**WHAT THE TASK ASKS**: Please restate, word for word, the lines below that begin at the one with "てしまわない様に必ず本体が上、ホール入口が下に" and end at the one with "Skip to footer content". Leave out all other lines.

━━━ AVAILABLE RECORDS

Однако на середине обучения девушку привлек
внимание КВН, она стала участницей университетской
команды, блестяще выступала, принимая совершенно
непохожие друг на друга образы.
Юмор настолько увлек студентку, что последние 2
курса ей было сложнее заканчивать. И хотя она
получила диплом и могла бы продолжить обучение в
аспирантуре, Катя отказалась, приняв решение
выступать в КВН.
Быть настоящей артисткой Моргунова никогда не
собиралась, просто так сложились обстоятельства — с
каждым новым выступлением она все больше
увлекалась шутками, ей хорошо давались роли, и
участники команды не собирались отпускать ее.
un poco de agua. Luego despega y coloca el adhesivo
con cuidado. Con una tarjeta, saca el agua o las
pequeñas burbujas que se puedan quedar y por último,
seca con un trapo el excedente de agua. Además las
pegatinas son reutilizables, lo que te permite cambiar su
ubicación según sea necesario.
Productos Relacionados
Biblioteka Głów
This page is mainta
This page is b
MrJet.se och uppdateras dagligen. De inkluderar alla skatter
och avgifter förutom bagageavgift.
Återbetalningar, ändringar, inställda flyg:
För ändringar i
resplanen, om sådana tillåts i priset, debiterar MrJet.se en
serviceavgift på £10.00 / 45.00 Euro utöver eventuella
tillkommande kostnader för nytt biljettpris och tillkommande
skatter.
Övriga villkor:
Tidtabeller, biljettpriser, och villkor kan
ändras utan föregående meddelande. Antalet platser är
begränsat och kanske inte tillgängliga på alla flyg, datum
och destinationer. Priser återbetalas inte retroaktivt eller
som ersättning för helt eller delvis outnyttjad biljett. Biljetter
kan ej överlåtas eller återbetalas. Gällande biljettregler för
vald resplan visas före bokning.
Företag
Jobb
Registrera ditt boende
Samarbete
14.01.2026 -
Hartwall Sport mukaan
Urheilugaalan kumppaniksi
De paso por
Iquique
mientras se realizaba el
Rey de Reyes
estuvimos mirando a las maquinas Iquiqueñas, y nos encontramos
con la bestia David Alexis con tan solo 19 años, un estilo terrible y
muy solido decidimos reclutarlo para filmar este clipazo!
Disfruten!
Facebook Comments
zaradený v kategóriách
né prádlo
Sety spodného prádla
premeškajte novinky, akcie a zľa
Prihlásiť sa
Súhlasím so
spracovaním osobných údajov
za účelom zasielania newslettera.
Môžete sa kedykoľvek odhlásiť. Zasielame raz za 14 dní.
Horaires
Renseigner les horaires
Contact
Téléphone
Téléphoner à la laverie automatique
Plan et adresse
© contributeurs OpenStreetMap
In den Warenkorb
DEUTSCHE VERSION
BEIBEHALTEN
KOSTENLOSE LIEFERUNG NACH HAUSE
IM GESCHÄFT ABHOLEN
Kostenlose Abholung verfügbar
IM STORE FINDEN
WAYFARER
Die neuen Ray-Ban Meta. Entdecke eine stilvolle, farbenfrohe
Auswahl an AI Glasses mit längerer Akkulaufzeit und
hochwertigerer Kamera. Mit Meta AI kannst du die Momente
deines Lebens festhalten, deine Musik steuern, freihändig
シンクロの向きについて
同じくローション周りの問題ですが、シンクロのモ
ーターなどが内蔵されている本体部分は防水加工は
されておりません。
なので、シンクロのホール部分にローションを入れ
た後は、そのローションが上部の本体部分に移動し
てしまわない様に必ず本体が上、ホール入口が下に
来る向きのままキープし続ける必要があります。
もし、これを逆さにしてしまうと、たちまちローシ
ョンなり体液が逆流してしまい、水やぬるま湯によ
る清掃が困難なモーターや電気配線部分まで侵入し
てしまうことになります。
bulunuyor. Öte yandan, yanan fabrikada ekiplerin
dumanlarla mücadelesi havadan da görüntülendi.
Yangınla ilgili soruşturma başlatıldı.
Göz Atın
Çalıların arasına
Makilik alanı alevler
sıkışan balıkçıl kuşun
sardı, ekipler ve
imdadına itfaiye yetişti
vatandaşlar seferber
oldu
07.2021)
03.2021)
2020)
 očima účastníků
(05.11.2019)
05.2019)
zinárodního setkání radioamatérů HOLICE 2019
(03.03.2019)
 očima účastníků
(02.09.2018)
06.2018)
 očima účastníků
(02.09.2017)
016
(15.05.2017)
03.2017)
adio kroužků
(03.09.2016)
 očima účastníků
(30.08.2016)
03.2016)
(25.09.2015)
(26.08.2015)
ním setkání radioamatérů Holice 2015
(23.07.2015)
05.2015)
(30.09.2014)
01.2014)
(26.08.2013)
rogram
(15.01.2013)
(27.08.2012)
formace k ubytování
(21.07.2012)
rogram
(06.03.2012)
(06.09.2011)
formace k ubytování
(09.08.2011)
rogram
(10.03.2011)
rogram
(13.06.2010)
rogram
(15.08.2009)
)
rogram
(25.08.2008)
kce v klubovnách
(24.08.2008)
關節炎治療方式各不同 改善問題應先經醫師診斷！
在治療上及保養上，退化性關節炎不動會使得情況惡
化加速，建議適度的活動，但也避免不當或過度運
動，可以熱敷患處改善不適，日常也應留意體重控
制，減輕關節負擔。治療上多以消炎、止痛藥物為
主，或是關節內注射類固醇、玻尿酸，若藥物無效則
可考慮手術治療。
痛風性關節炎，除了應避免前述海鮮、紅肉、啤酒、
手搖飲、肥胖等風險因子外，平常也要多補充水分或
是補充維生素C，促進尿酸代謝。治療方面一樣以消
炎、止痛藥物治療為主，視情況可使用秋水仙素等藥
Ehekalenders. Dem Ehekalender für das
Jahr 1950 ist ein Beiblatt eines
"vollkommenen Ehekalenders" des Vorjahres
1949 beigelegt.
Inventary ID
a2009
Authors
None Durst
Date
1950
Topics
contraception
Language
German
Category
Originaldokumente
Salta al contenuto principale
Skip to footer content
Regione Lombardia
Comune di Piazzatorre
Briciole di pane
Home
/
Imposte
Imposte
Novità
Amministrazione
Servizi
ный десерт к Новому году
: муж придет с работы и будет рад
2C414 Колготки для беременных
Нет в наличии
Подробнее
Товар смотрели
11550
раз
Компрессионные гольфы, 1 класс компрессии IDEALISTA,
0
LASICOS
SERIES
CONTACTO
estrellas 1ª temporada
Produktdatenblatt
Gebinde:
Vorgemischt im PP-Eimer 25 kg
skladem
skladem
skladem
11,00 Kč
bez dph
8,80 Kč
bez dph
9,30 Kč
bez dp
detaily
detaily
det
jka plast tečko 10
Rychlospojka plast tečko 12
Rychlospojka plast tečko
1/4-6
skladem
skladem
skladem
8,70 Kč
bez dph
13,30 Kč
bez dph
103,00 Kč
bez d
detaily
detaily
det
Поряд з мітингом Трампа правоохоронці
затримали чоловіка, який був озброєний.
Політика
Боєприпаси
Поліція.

━━━━━━

**ANSWER BOX**:
てしまわない様に必ず本体が上、ホール入口が下に
来る向きのままキープし続ける必要があります。
もし、これを逆さにしてしまうと、たちまちローシ
ョンなり体液が逆流してしまい、水やぬるま湯によ
る清掃が困難なモーターや電気配線部分まで侵入し
てしまうことになります。
bulunuyor. Öte yandan, yanan fabrikada ekiplerin
dumanlarla mücadelesi havadan da görüntülendi.
Yangınla ilgili soruşturma başlatıldı.
Göz Atın
Çalıların arasına
Makilik alanı alevler
sıkışan balıkçıl kuşun
sardı, ekipler ve
imdadına itfaiye yetişti
vatandaşlar seferber
oldu
07.2021)
03.2021)
2020)
 očima účastníků
(05.11.2019)
05.2019)
zinárodního setkání radioamatérů HOLICE 2019
(03.03.2019)
 očima účastníků
(02.09.2018)
06.2018)
 očima účastníků
(02.09.2017)
016
(15.05.2017)
03.2017)
adio kroužků
(03.09.2016)
 očima účastníků
(30.08.2016)
03.2016)
(25.09.2015)
(26.08.2015)
ním setkání radioamatérů Holice 2015
(23.07.2015)
05.2015)
(30.09.2014)
01.2014)
(26.08.2013)
rogram
(15.01.2013)
(27.08.2012)
formace k ubytování
(21.07.2012)
rogram
(06.03.2012)
(06.09.2011)
formace k ubytování
(09.08.2011)
rogram
(10.03.2011)
rogram
(13.06.2010)
rogram
(15.08.2009)
)
rogram
(25.08.2008)
kce v klubovnách
(24.08.2008)
關節炎治療方式各不同 改善問題應先經醫師診斷！
在治療上及保養上，退化性關節炎不動會使得情況惡
化加速，建議適度的活動，但也避免不當或過度運
動，可以熱敷患處改善不適，日常也應留意體重控
制，減輕關節負擔。治療上多以消炎、止痛藥物為
主，或是關節內注射類固醇、玻尿酸，若藥物無效則
可考慮手術治療。
痛風性關節炎，除了應避免前述海鮮、紅肉、啤酒、
手搖飲、肥胖等風險因子外，平常也要多補充水分或
是補充維生素C，促進尿酸代謝。治療方面一樣以消
炎、止痛藥物治療為主，視情況可使用秋水仙素等藥
Ehekalenders. Dem Ehekalender für das
Jahr 1950 ist ein Beiblatt eines
"vollkommenen Ehekalenders" des Vorjahres
1949 beigelegt.
Inventary ID
a2009
Authors
None Durst
Date
1950
Topics
contraception
Language
German
Category
Originaldokumente
Salta al contenuto principale
Skip to footer content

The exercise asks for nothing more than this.